Mais um importante filme do Festival do Rio 2019. “Son Mother” é uma co-produção Irã/República Tcheca de 2019 dirigida por Mahnaz Mohammadi. Vista como persona non grata pelo governo iraniano, ficando até presa por um período, Mohammadi é contundente com a religiosidade e as tradições iranianas no que tange aos vários problemas e dilemas que ela pode trazer para as pessoas. E isso se manifesta de forma notória em sua filmografia, como podemos ver nesse filme. Já falei em resenhas pregressas de como um certo preconceito burro contra o cinema iraniano tirou essas películas de nossas salas e de como o Festival é uma das poucas oportunidades de termos contato com o cinema iraniano novamente, cinema esse que rendeu dois Oscars de Melhor Filme Estrangeiro em poucos anos e que ainda é visto de forma muito injusta por aqui. Vamos lançar mão dos spoilers.

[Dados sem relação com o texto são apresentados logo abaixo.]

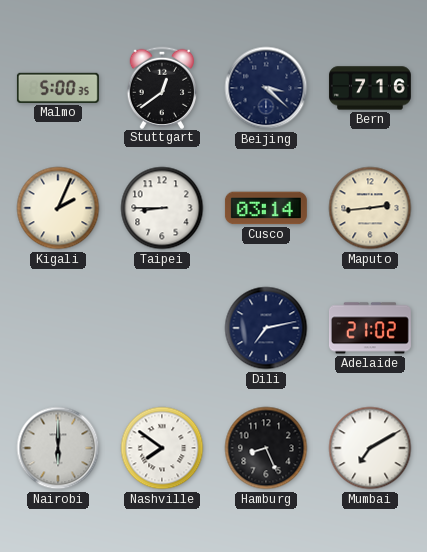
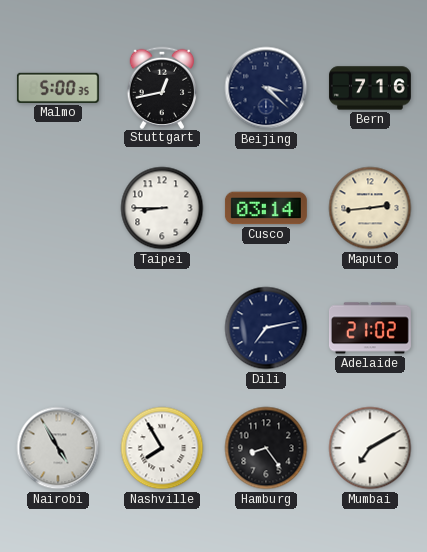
Stuttgart: 12:39 -> 12:43
Kigali: 2:04 -> none
Nairobi: 6:00 -> 4:55
Nashville: 7:51 -> 7:55
Hamburg: 8:26 -> 8:24
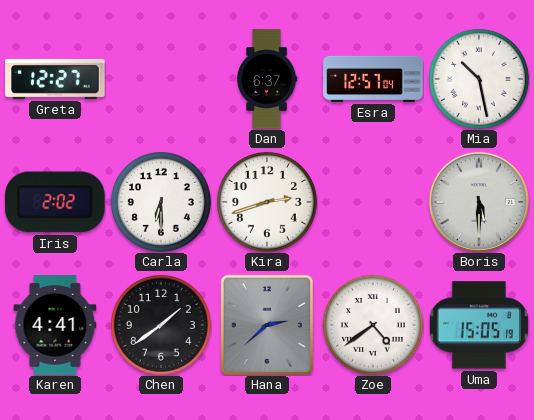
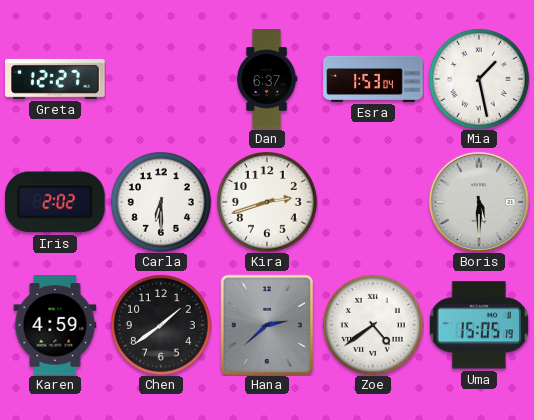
Esra: 12:57 -> 1:53
Mia: 10:28 -> 1:28
Karen: 4:41 -> 4:59
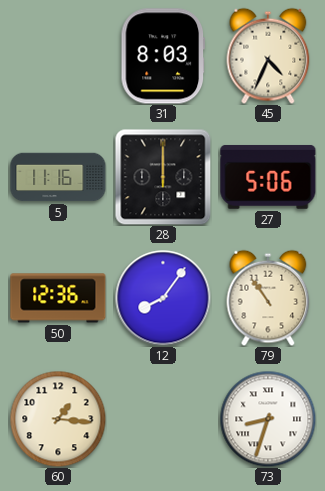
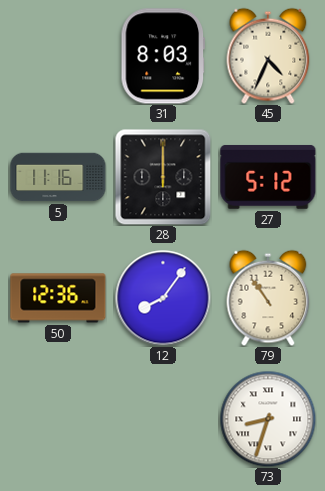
27: 5:06 -> 5:12
60: 1:16 -> none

O plot é o seguinte. Leila (interpretada por Raha Khodayari) é uma viúva com dois filhos pequenos, um menino e uma menininha. Ela trabalha numa fábrica e é vista com preconceito pelos homens da fábrica, sendo destratada por eles e recebendo severos pitos de seu patrão. Ao mesmo tempo, um dos motoristas de van da fábrica que transporta os empregados, Kazem, propõe casamento para a mesma, que é pressionada a se casar pelas convenções sociais. O grande problema é o seguinte: o motorista tem uma filha e, se houver o casamento, ela não poderá viver com o filho de Leila, Amir, sob o mesmo teto, por alguns anos, o que vai implicar que Leila precisará colocar o filho em algum lugar por um tempo (até a filha de Kazem se casar). Inicialmente, Leila fica relutante em fazer isso, mas as pressões que essa sociedade altamente patriarcal e machista vão impor à viúva a forçam a aceitar o casamento (Leila será demitida da fábrica). E aí sobrará para o pobre do Amir que vai ser colocado numa escola para surdos-mudos com a documentação irregular e vai ter que fingir ser um deles, num ambiente de educação muito rígida.

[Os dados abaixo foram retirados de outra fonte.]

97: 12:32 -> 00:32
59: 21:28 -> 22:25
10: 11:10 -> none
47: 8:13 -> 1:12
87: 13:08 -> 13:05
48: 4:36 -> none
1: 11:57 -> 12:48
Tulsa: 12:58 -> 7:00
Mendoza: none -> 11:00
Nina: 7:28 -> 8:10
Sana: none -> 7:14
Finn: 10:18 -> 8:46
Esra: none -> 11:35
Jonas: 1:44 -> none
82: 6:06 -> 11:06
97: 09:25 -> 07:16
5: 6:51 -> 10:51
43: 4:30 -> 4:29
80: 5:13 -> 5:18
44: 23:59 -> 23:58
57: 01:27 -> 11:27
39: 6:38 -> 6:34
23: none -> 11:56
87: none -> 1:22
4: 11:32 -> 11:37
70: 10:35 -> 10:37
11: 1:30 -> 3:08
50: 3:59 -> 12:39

A diretora Mahnaz Mohammadi consegue ser muito contundente ao mostrar como a tradição (vista como a grande vilã do filme) consegue destruir a vida das pessoas. Se num primeiro momento Leila sofre demais com os preconceitos e as convenções da tradição no seu ambiente de trabalho, num segundo momento a película se volta para a realidade cruel de Amir, que tinha uma vida normal, atarefado com seus afazeres escolares e em cuidar da irmãzinha pequena para a mãe que passava todo o dia na fábrica. Só que as obrigações da tradição impõem o menino a viver escondido e sob um rígido regime numa escola de surdos-mudos. O menino chega a fugir da escola e vagar pelas ruas sem eira nem beira, como um menor abandonado, sendo ameaçado até por um pedófilo numa das caronas que pegou. Tudo isso para não passar pela “situação imoral” de conviver com a filha de seu enteado debaixo do mesmo teto enquanto ela não casa. É doloroso para Amir e para nós quando, num encontro com Kazem, ele vê a imagem da nova família com a mãe sorridente e sua irmãzinha juntamente com Kazem no celular do motorista, para novamente se desvencilhar e fugir pelo mundo. Sem destino, resta a Amir retornar para a escola de surdos-mudos e, como a mãe não retornou para regularizar a situação dos documentos do filho (até porque ela não tinha acesso a esses documentos), restou a Amir ficar confinado num orfanato, sendo o desfecho do filme com o menino tendo uma visão da mãe chegando para tirá-lo de lá, que se desvanece na realidade do orfanato, que se parece com uma prisão. Mais contundente e agressivo com o espectador impossível, fazendo com que este sinta toda a dor de Amir.
Assim, “Son Mother” é um importante filme de denúncia de uma situação em que as convenções morais de uma religião aprisionam as pessoas de uma forma implacável e covarde. Um filme para muito se pensar onde Mohammadi não tem papas na língua ao gritar contra as injustiças de seu país.